DiversidadeEconomia Criativa

O resgate da cultura negra e a musicalidade do Maracatu Solar

7 mins de leitura

Entre os dias 18 e 21 de fevereiro, o Maracatu Solar se apresentou durante o Ciclo Carnavalesco de Fortaleza 2023, trazendo para a avenida a musicalidade dos batuques, a afirmação da matriz étnica negra, a perspectiva da religiosidade e a reflexão coletiva. 

“A maré mudou, foi Oxumaré, a maré mudou…” Através do batuque que ressoa com ritmos livres e dinâmico, cores vivas, plumagens e brilhos o Maracatu Solar levou para a Avenida Domingos Olímpio o arco-íris de Oxumaré e festejou a mudança de ciclo pandêmico e político durante o Ciclo Carnavalesco de Fortaleza 2023.   

Essa expressão cultural ganhou ares cearenses a partir da popularização de agremiações carnavalescas dedicadas a difundir a estética e a rítmica dentro do circuito de carnaval na cidade. De acordo com o historiador Gabriel Cabral e autor no portal de conteúdo Negre, “os primeiros maracatus registrados no Ceará datam de 1880, todavia só ganharam força no fim da terceira década do século XX, a partir de 1930.”

Assim como o samba, a capoeira e outras manifestações culturais e religiosas negras, o maracatu também foi perseguido e reprimido pelo Estado após a abolição da escravatura. Outra teoria bastante difundida tem um caráter político, de oposição aos discursos de branqueamento do Ceará, que buscavam negar a presença de negros no processo histórico de construção do Estado.

“A experiência do festejo de maracatu aqui no Ceará tinha a ver com um desejo que a suposta liberdade alcançada com a assinatura da abolição não dava conta.

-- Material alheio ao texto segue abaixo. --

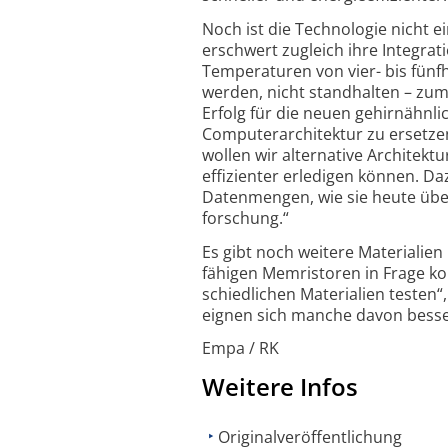
Noch ist die Technologie nicht e
erschwert zugleich ihre Integr
Temperaturen von vier- bis fünfh
werden, nicht standhalten – zum
Erfolg für die neuen gehirnähnlic
Computer­architektur zu ersetzen
wollen wir alternative Architek­
effizienter erledigen können. Da
Datenmengen, wie sie heute übera
forschung.“
Es gibt noch weitere Materialien 
fähigen Memristoren in Frage k
schied­lichen Materialien testen
eignen sich manche davon besser 
Empa / RK
Weitere Infos
Originalveröffentlichung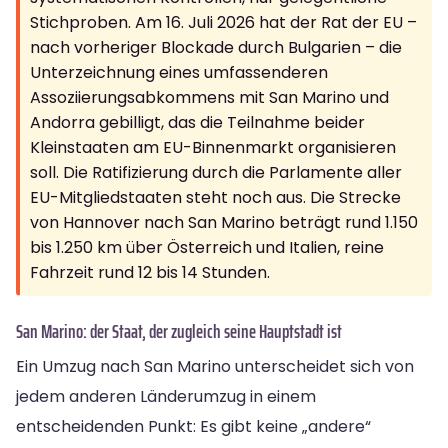
Stichproben. Am 16. Juli 2026 hat der Rat der EU –
nach vorheriger Blockade durch Bulgarien – die
Unterzeichnung eines umfassenderen
Assoziierungsabkommens mit San Marino und
Andorra gebilligt, das die Teilnahme beider
Kleinstaaten am EU-Binnenmarkt organisieren
soll. Die Ratifizierung durch die Parlamente aller
EU-Mitgliedstaaten steht noch aus. Die Strecke
von Hannover nach San Marino beträgt rund 1.150
bis 1.250 km über Österreich und Italien, reine
Fahrzeit rund 12 bis 14 Stunden.
San Marino: der Staat, der zugleich seine Hauptstadt ist
Ein Umzug nach San Marino unterscheidet sich von
jedem anderen Länderumzug in einem
entscheidenden Punkt: Es gibt keine „andere“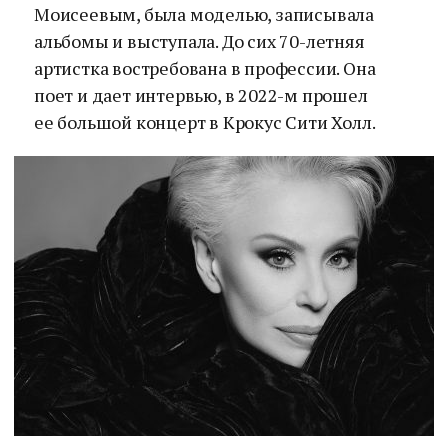
Моисеевым, была моделью, записывала
альбомы и выступала. До сих 70-летняя
артистка востребована в профессии. Она
поет и дает интервью, в 2022-м прошел
ее большой концерт в Крокус Сити Холл.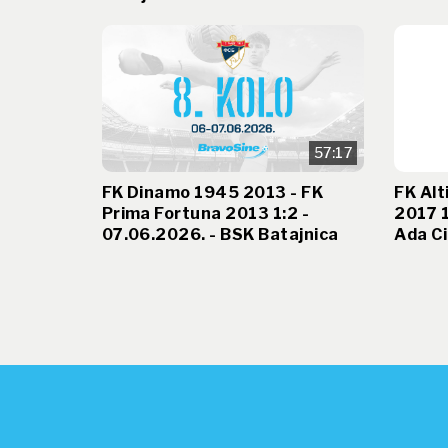
57:17
FK Dinamo 1945 2013 - FK
FK Alt
Prima Fortuna 2013 1:2 -
2017 1
07.06.2026. - BSK Batajnica
Ada Ci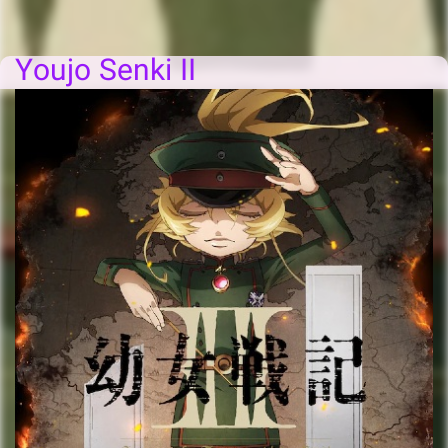
Youjo Senki II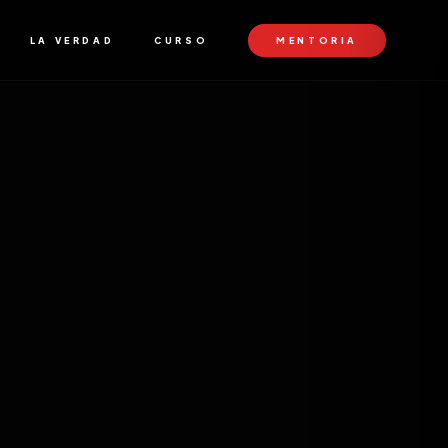
LA VERDAD
CURSO
MENTORIA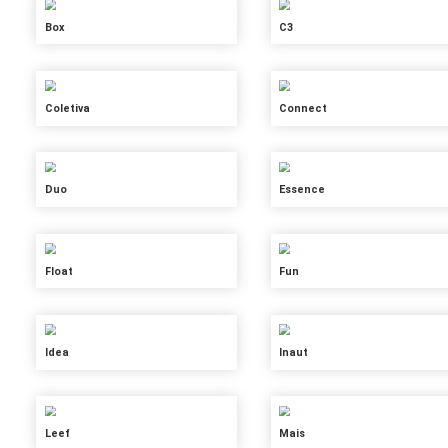
Air
Bee
RAIS
Box
ISUAL
SO
Coletiva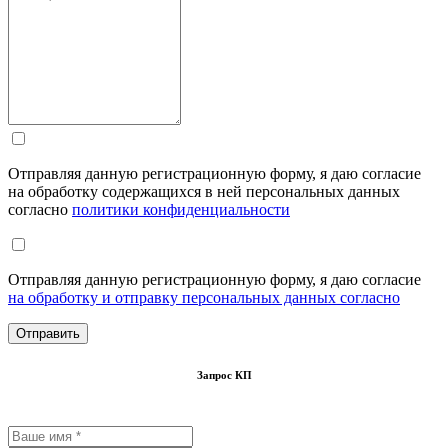
Отправляя данную регистрационную форму, я даю согласие
на обработку содержащихся в ней персональных данных
согласно
политики конфиденциальности
Отправляя данную регистрационную форму, я даю согласие
на обработку и отправку персональных данных согласно
Запрос КП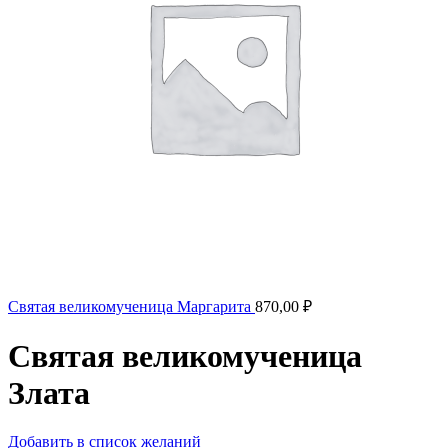
Святая великомученица Маргарита
870,00
₽
Святая великомученица
Злата
Добавить в список желаний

Os brincantes, negros, queriam mais: autonomia. Maracatu era sobre a suspensão das amarras, era o momento do sonho com a emancipação”, explica Gabriel. 

Apesar da ampla penetração no meio social, foi apenas em 2015 que o maracatu se tornou patrimônio imaterial de Fortaleza. O importante passo sedimentou a resistência e a dimensão desse fazer diverso e pulsante, responsável por unir pessoas de diferentes credos, classes e gerações numa mesma dinâmica de fortalecimento identitário.

Associação Cultural Solidariedade e Arte – SOLAR

Nesse contexto de exaltação da cultura popular e afro-brasileira destaca-se a Associação Cultural Solidariedade e Arte – SOLAR que desenvolve programas e projetos na área da cultura com cinco linhas de atuação: formação, difusão, assessoramento, produção e programa de solidariedade.

Fundada em 2005 pelo cantor e compositor João Wanderley Roberto Militão, conhecido como Pingo de Fortaleza, a Solar trabalha muito forte com uma visão que não é ditada pelo mercado. A instituição tem a missão de democratizar e heterogeneizar, aglutinando pessoas nessa perspectiva de produção e do acesso ao que foi produzido culturalmente.

Os projetos da Solar compreendem as formações da Orquestra Solar de Tambores, com ensaio todos os sábados; a Cia Solar de Dança, encontro todas as segundas e o Maracatu Solar, com um ensaio aberto por mês aos sábados à noite e apresentações cotidianas. O programa “Solar em Parceria” realiza atividades em parceria com outros grupos e instituições. Às terças e quintas ocorre a parceria com a Capoeira Angola Òrun Àiyé, na quarta com Chacoalha Xequerê e na sexta com o Espaço Brasileiro de Artes (EBA).  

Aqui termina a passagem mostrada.